Work required ▸ Drop the pictures and extract exactly the lines from the one that contains "heat pump water heaters" through the end of the material.

Listed records ▸
+ + + +
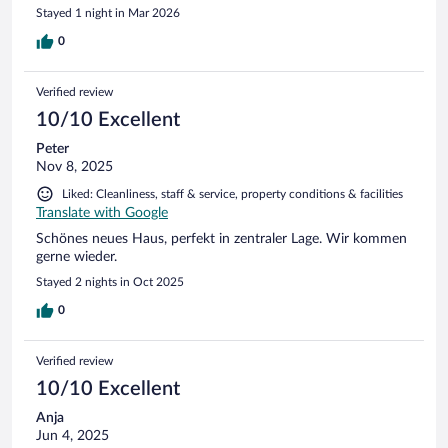
Stayed 1 night in Mar 2026
0
Verified review
10/10 Excellent
Peter
Nov 8, 2025
Liked: Cleanliness, staff & service, property conditions & facilities
Translate with Google
Schönes neues Haus, perfekt in zentraler Lage. Wir kommen
gerne wieder.
Stayed 2 nights in Oct 2025
0
Verified review
10/10 Excellent
Anja
Jun 4, 2025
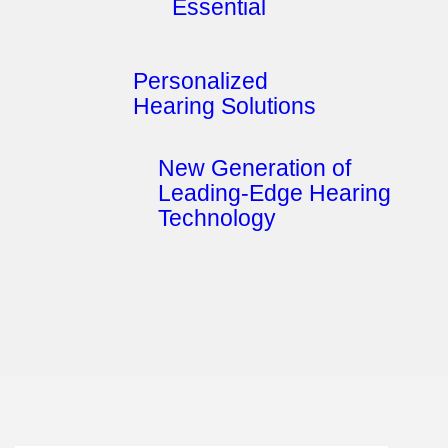
Essential
Personalized
Hearing Solutions
New Generation of
Leading-Edge Hearing
Technology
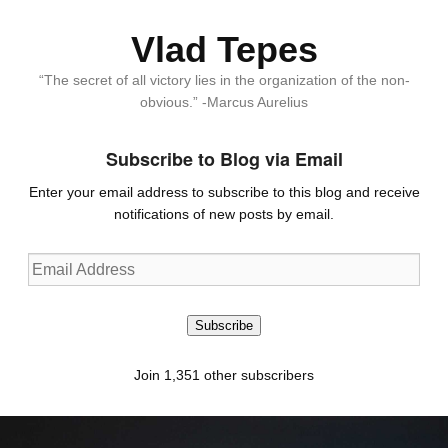
Vlad Tepes
“The secret of all victory lies in the organization of the non-
obvious.” -Marcus Aurelius
Subscribe to Blog via Email
Enter your email address to subscribe to this blog and receive
notifications of new posts by email.
Email
Address
Subscribe
Join 1,351 other subscribers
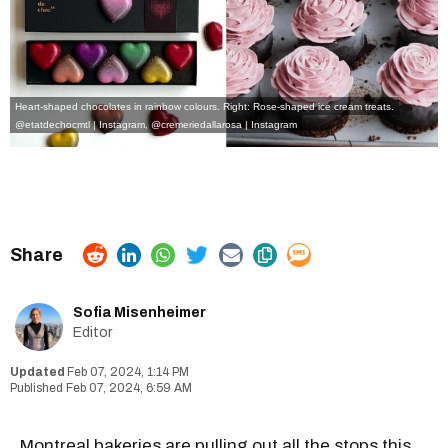
Heart-shaped chocolates in rainbow colours. Right: Rose-shaped ice cream treats.
@etatdechocmtl | Instagram
,
@cremeriedallarosa | Instagram
Sofia Misenheimer
Editor
Feb 07, 2024, 1:14 PM
Feb 07, 2024, 6:59 AM
Montreal bakeries
are pulling out all the stops this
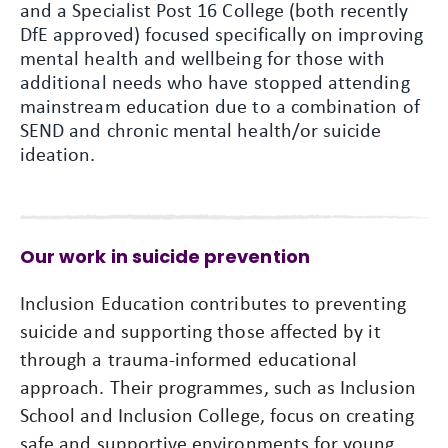
and a Specialist Post 16 College (both recently
DfE approved) focused specifically on improving
mental health and wellbeing for those with
additional needs who have stopped attending
mainstream education due to a combination of
SEND and chronic mental health/or suicide
ideation.
Our work in suicide prevention
Inclusion Education contributes to preventing
suicide and supporting those affected by it
through a trauma-informed educational
approach. Their programmes, such as Inclusion
School and Inclusion College, focus on creating
safe and supportive environments for young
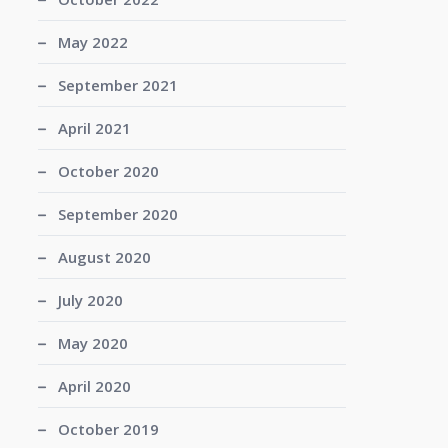
May 2022
September 2021
April 2021
October 2020
September 2020
August 2020
July 2020
May 2020
April 2020
October 2019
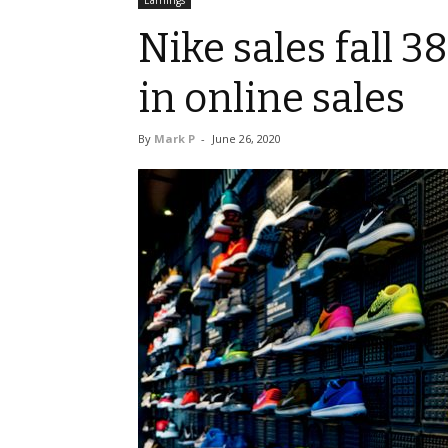
Earnings
Nike sales fall 3
in online sales
By
Mark P
-
June 26, 2020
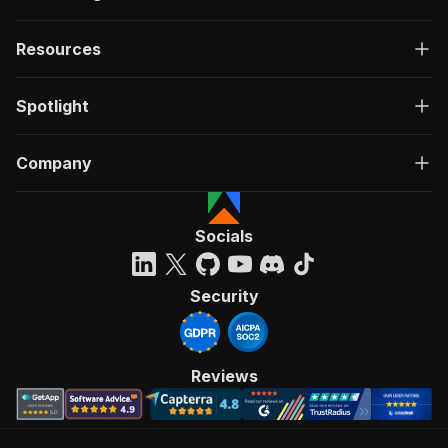
Resources
Spotlight
Company
Socials
Security
Reviews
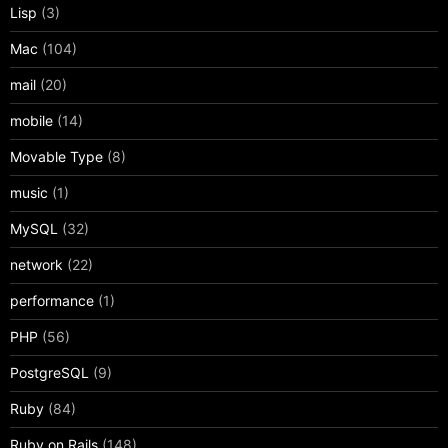
Lisp
(3)
Mac
(104)
mail
(20)
mobile
(14)
Movable Type
(8)
music
(1)
MySQL
(32)
network
(22)
performance
(1)
PHP
(56)
PostgreSQL
(9)
Ruby
(84)
Ruby on Rails
(148)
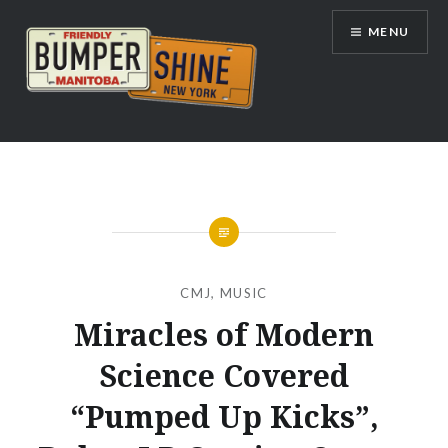
Skip
MENU
to
content
Bumpershine.com
CMJ
,
MUSIC
Miracles of Modern
Science Covered
“Pumped Up Kicks”,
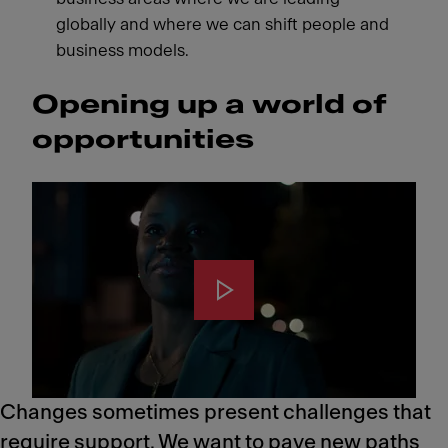
globally and where we can shift people and
business models.
Opening up a world of
opportunities
Changes sometimes present challenges that
require support. We want to pave new paths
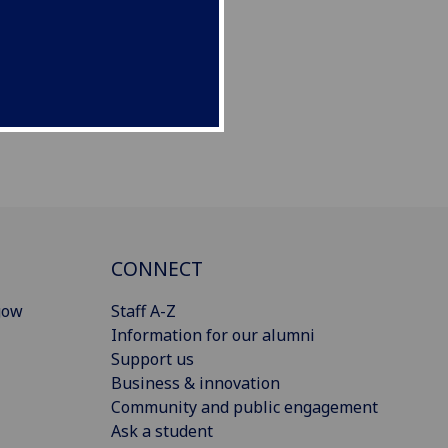
CONNECT
gow
Staff A-Z
Information for our alumni
Support us
Business & innovation
Community and public engagement
Ask a student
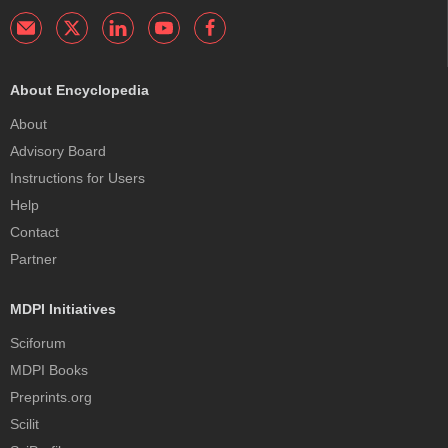
About Encyclopedia
About
Advisory Board
Instructions for Users
Help
Contact
Partner
MDPI Initiatives
Sciforum
MDPI Books
Preprints.org
Scilit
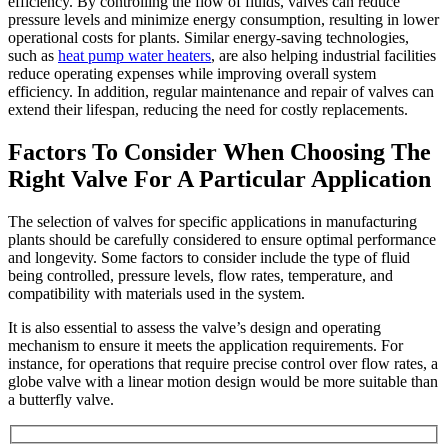
efficiency. By controlling the flow of fluids, valves can reduce
pressure levels and minimize energy consumption, resulting in lower
operational costs for plants. Similar energy-saving technologies,
such as
heat pump water heaters
, are also helping industrial facilities
reduce operating expenses while improving overall system
efficiency.
In addition, regular maintenance and repair of valves can
extend their lifespan, reducing the need for costly replacements.
Factors To Consider When Choosing The
Right Valve For A Particular Application
The selection of valves for specific applications in manufacturing
plants should be carefully considered to ensure optimal performance
and longevity. Some factors to consider include the type of fluid
being controlled, pressure levels, flow rates, temperature, and
compatibility with materials used in the system.
It is also essential to assess the valve’s design and operating
mechanism to ensure it meets the application requirements. For
instance, for operations that require precise control over flow rates, a
globe valve with a linear motion design would be more suitable than
a butterfly valve.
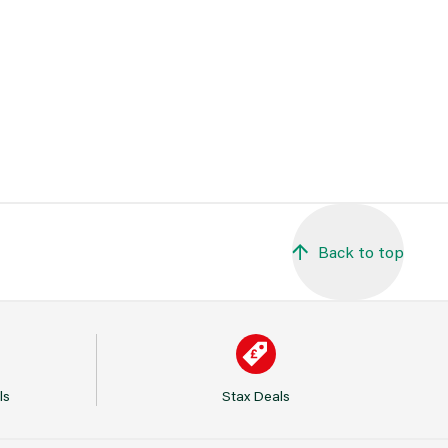
Back to top
ls
Stax Deals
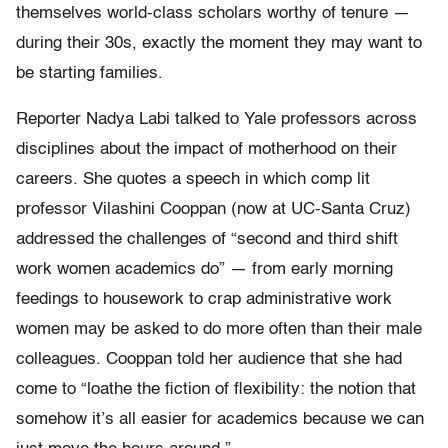
themselves world-class scholars worthy of tenure —
during their 30s, exactly the moment they may want to
be starting families.
Reporter Nadya Labi talked to Yale professors across
disciplines about the impact of motherhood on their
careers. She quotes a speech in which comp lit
professor Vilashini Cooppan (now at UC-Santa Cruz)
addressed the challenges of “second and third shift
work women academics do” — from early morning
feedings to housework to crap administrative work
women may be asked to do more often than their male
colleagues. Cooppan told her audience that she had
come to “loathe the fiction of flexibility: the notion that
somehow it’s all easier for academics because we can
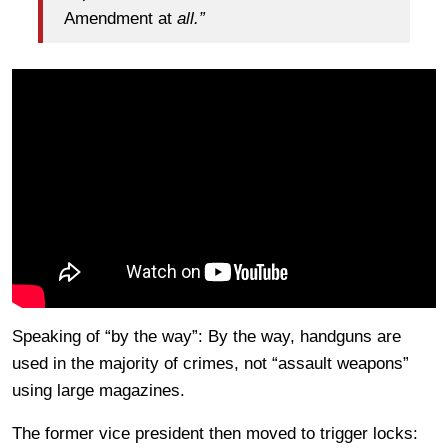
Amendment at
all.”
Speaking of “by the way”: By the way, handguns are
used in the majority of crimes, not “assault weapons”
using large magazines.
The former vice president then moved to trigger locks:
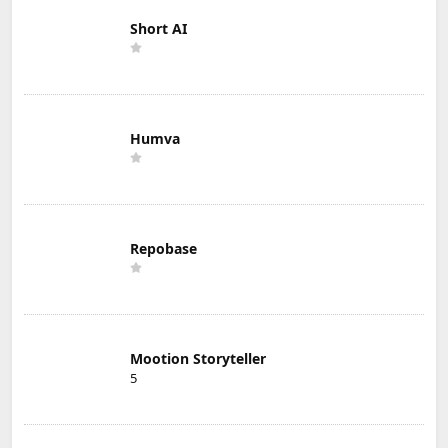
Short AI
Humva
Repobase
Mootion Storyteller
5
+ + + +
Result of this task ▸
heat pump water heaters
, are also helping industrial facilities
reduce operating expenses while improving overall system
efficiency.
In addition, regular maintenance and repair of valves can
extend their lifespan, reducing the need for costly replacements.
Factors To Consider When Choosing The
Right Valve For A Particular Application
The selection of valves for specific applications in manufacturing
plants should be carefully considered to ensure optimal performance
and longevity. Some factors to consider include the type of fluid
being controlled, pressure levels, flow rates, temperature, and
compatibility with materials used in the system.
It is also essential to assess the valve’s design and operating
mechanism to ensure it meets the application requirements. For
instance, for operations that require precise control over flow rates, a
globe valve with a linear motion design would be more suitable than
a butterfly valve.
Back to top
ls
Stax Deals
themselves world-class scholars worthy of tenure —
during their 30s, exactly the moment they may want to
be starting families.
Reporter Nadya Labi talked to Yale professors across
disciplines about the impact of motherhood on their
careers. She quotes a speech in which comp lit
professor Vilashini Cooppan (now at UC-Santa Cruz)
addressed the challenges of “second and third shift
work women academics do” — from early morning
feedings to housework to crap administrative work
women may be asked to do more often than their male
colleagues. Cooppan told her audience that she had
come to “loathe the fiction of flexibility: the notion that
somehow it’s all easier for academics because we can
Amendment at
all.”
Speaking of “by the way”: By the way, handguns are
used in the majority of crimes, not “assault weapons”
using large magazines.
The former vice president then moved to trigger locks:
Short AI
Humva
Repobase
Mootion Storyteller
5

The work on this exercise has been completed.